Durant l’intervention du quartier maître, Malory avait scruté les visages de ses hommes. Un bon tiers semblait ne pas avoir encore pris parti pour où contre lui. Un autre tiers, sans doute un peu moins, lui était fidèle. Le reste semblait décidé à le déposer et il n’ignorait pas que si ils parvenaient à en convaincre suffisamment, il serait au mieux abandonné sur un îlot désert, au pire passé sur la planche pour servir de déjeuner aux requins. Il en repéra même trois qui étaient certainement à l’origine de l’affaire. Il devait donc convaincre les indécis.
- Compagnons ! J’ai pris dans cette affaire la seule décision possible. Réfléchissez ! Si nous avions repris notre canonnade contre le « Kobaya », son équipage aurait lui aussi recommencé à tirer. Or, souvenez vous, leurs tirs étaient bien plus efficaces que les nôtres. Alors oui, sans doute, ils auraient fini par se rendre mais la « Surprise » aurait été dans un tel état que nous n’aurions pu rapidement nous mettre à l’abri et nous aurions été une proie facile pour tout navire apparaissant alors. Ceux qui n’auraient pas été tués seraient aujourd’hui dans un repère à travailler comme des esclaves. Et souvenez vous aussi compagnons, « Kobaya » quand nous l’approchions était très haut sur l’eau. Il n’avait donc pas, où peu de cargaison. Hormis la gloire d’avoir vaincu un redoutable adversaire, il n’y aurait pas eu de part de prise.
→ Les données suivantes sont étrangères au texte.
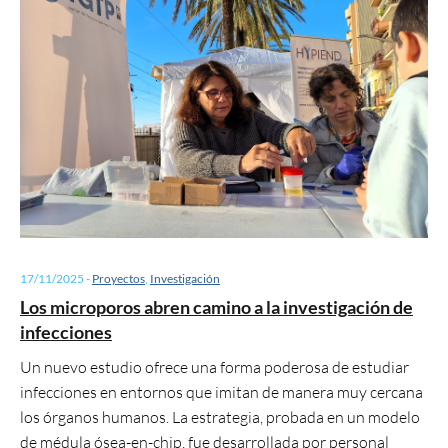
17/11/2025
-
Proyectos
,
Investigación
Los microporos abren camino a la investigación de
infecciones
Un nuevo estudio ofrece una forma poderosa de estudiar
infecciones en entornos que imitan de manera muy cercana
los órganos humanos. La estrategia, probada en un modelo
de médula ósea-en-chip, fue desarrollada por personal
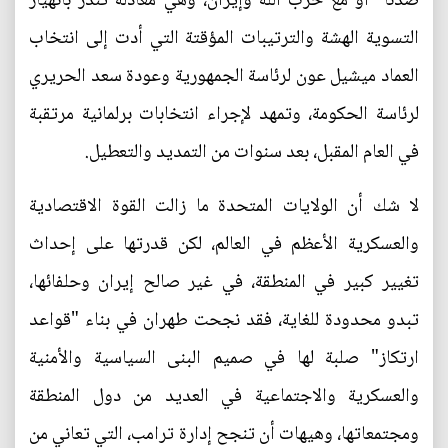
ضدنا" أو مع حزب الله وإيران، وهي معادلة تنذر بانهيار
التسوية الهشة والترتيبات المؤقتة التي أدت إلى انتخاب
العماد ميشيل عون لرئاسة الجمهورية وعودة سعد الحريري
لرئاسة الحكومة، وتمهد لإجراء انتخابات برلمانية مرتقبة
في العام المقبل، بعد سنوات من التمديد والتعطيل.
لا شك أن الولايات المتحدة ما زالت القوة الاقتصادية
والعسكرية الأعظم في العالم، لكن قدرتها على إحداث
تغيير كبير في المنطقة، في غير صالح إيران وحلفائها،
تبدو محدودة للغاية، فقد نجحت طهران في بناء "قواعد
ارتكاز" صلبة لها في صميم البنى السياسية والأمنية
والعسكرية والاجتماعية في العديد من دول المنطقة
ومجتمعاتها، وهيهات أن تنجح إدارة ترامب، التي تعاني من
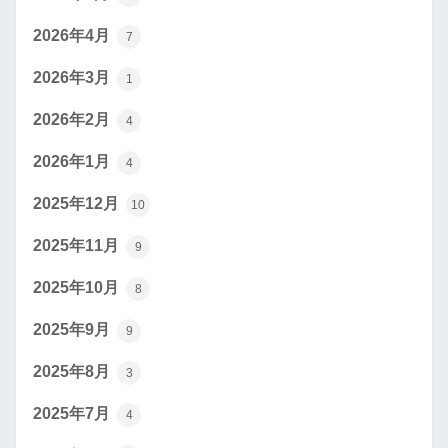
2026年4月
7
2026年3月
1
2026年2月
4
2026年1月
4
2025年12月
10
2025年11月
9
2025年10月
8
2025年9月
9
2025年8月
3
2025年7月
4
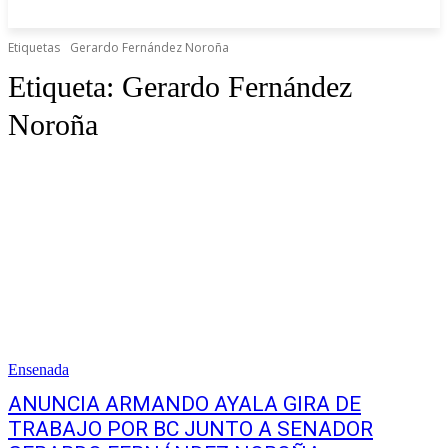
Etiquetas
Gerardo Fernández Noroña
Etiqueta:
Gerardo Fernández
Noroña
Ensenada
ANUNCIA ARMANDO AYALA GIRA DE
TRABAJO POR BC JUNTO A SENADOR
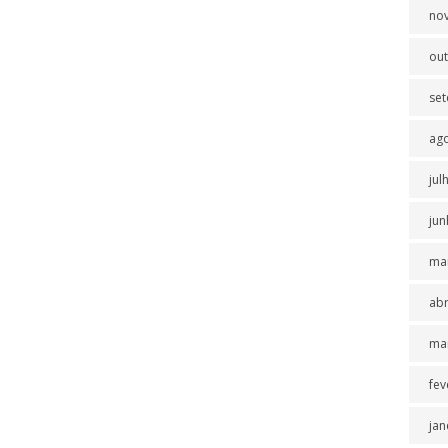
no
ou
se
ag
jul
jun
ma
abr
ma
fev
jan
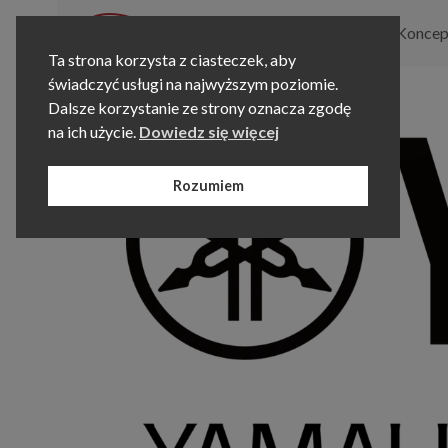
O nas
Programy nauczania
Koncep
Ta strona korzysta z ciasteczek, aby
Kontakt
świadczyć usługi na najwyższym poziomie.
Dalsze korzystanie ze strony oznacza zgodę
na ich użycie.
Dowiedz się więcej
Rozumiem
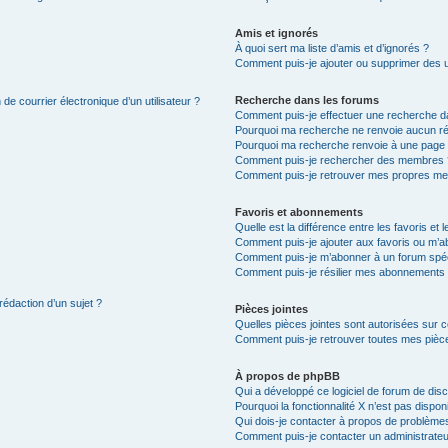
Amis et ignorés
À quoi sert ma liste d’amis et d’ignorés ?
Comment puis-je ajouter ou supprimer des uti
Recherche dans les forums
de courrier électronique d’un utilisateur ?
Comment puis-je effectuer une recherche d
Pourquoi ma recherche ne renvoie aucun ré
Pourquoi ma recherche renvoie à une page 
Comment puis-je rechercher des membres 
Comment puis-je retrouver mes propres me
Favoris et abonnements
Quelle est la différence entre les favoris e
Comment puis-je ajouter aux favoris ou m’ab
Comment puis-je m’abonner à un forum spéc
Comment puis-je résilier mes abonnements
rédaction d’un sujet ?
Pièces jointes
Quelles pièces jointes sont autorisées sur 
Comment puis-je retrouver toutes mes pièce
À propos de phpBB
Qui a développé ce logiciel de forum de dis
Pourquoi la fonctionnalité X n’est pas dispon
Qui dois-je contacter à propos de problèmes
Comment puis-je contacter un administrateu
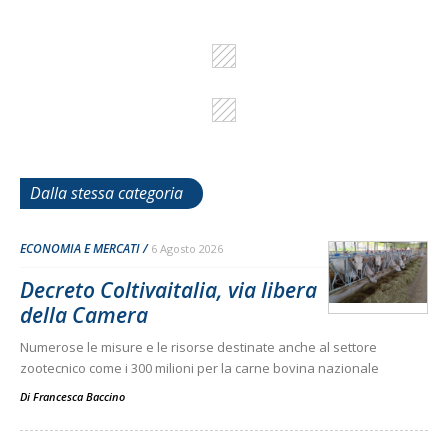
Dalla stessa categoria
ECONOMIA E MERCATI
6 Agosto 2026
Decreto Coltivaitalia, via libera
della Camera
Numerose le misure e le risorse destinate anche al settore
zootecnico come i 300 milioni per la carne bovina nazionale
Di
Francesca Baccino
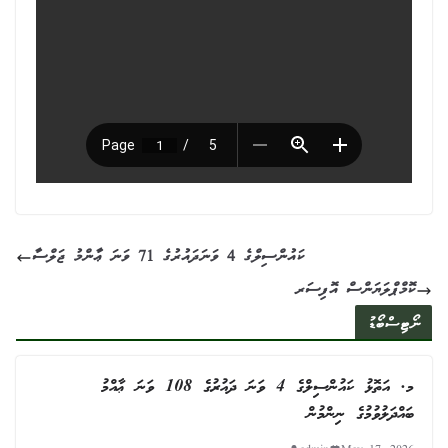
ކައުންސިލްގެ 4 ވަނަދައުރުގެ 71 ވަނަ ޢާންމު ޖަލްސާ
ކޮމްޕްލަޔަންސް އޮފިސަރ
ނޯޓިސްބޯޑު
މ. އަތޮޅު ކައުންސިލްގެ 4 ވަނަ ދައުރުގެ 108 ވަނަ ޢާއްމު
ބައްދަލުވުމުގެ ނިންމުން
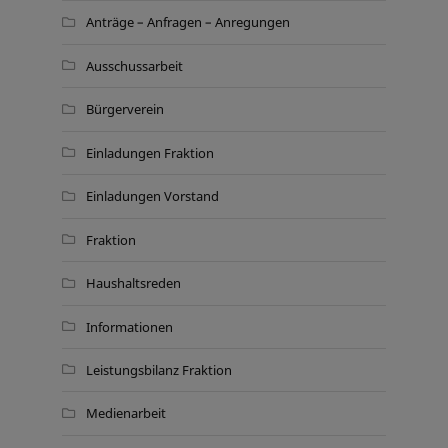
Anträge – Anfragen – Anregungen
Ausschussarbeit
Bürgerverein
Einladungen Fraktion
Einladungen Vorstand
Fraktion
Haushaltsreden
Informationen
Leistungsbilanz Fraktion
Medienarbeit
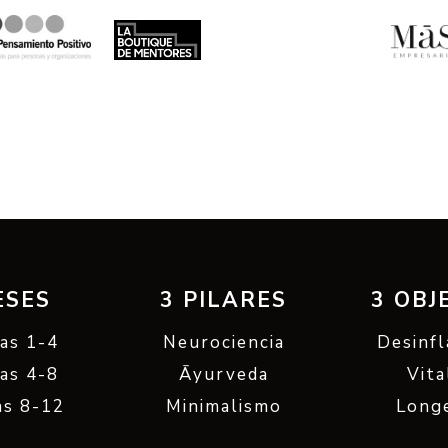
ESES
3 PILARES
3 OBJ
as 1-4
Neurociencia
Desinf
as 4-8
Āyurveda
Vita
s 8-12
Minimalismo
Long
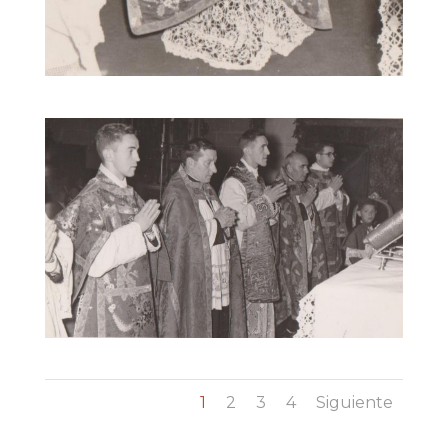
1
2
3
4
Siguiente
- Alors compagnon, je vais maintenant me retirer à l’autre bout de la plage pendant … disons une ampoulette d’une demie heure pendant laquelle vous pouvez discuter puis voter. Monsieur Hawkins viendra ensuite me rejoindre pour me faire connaître votre décision. J’ajoute que si vous me rendez votre confiance, dès que nous ferons escale pour vendre notre cargaison, j’ajouterai au fruit de cette vente deux milles doublons d’or pris sur ma cassette personnelle pour augmenter vos parts et vous dédommager un peu de votre déception dans cette affaire.
Un brouhaha s’éleva de la compagnie à ces mots. Avec toute la dignité dont il était capable, O’Higgins s’éloigna emportant au passage une bouteille de rhum. Lorsqu’il fut parvenu au bout de la plage, les hommes le virent s’asseoir sur un tronc de bois flotté, allumer calmement sa pipe puis attendre leur verdict en buvant de larges rasades de rhum et en faisant des ronds de fumée. Malory pensait avoir emporté l’approbation d’une bonne majorité. Il réfléchissait déjà sur la façon dont il se débarrasserait des trois meneurs qu’il était sûr d’avoir identifié.
Le sable s’étant écoulé dans l’ampoulette, Hawkins traversa la plage et vint lui annoncer le résultat du vote.
- Je suis heureux de pouvoir dire : A vos ordres Capitaine !
- Merci Hawkins mais je ne doutais pas du résultat.
Tout deux rejoignirent la compagnie.
- Compagnons ! Vous m’avez réitéré votre confiance. Nous allons rester ici encore deux jours, le temps de nous approvisionner en viande fraîche. Le gibiers foisonnent ici. Nous ferons aussi le plein de nos barriques d’eau à l’aiguade qui est là bas. Ensuite, nous mettrons à la voile et nous irons établir notre croisière dans un autre secteur, ici, depuis quelques temps, ça s'avère bien pauvre en proie. Pour l’heure, Kawanbo notre maître coq me fait signe que le ragoût de tortue et les porcs à la broche sont à point. Alors mangeons et buvons !
L’orgie de bonne chair et de rhum dura jusqu’à tard dans la nuit.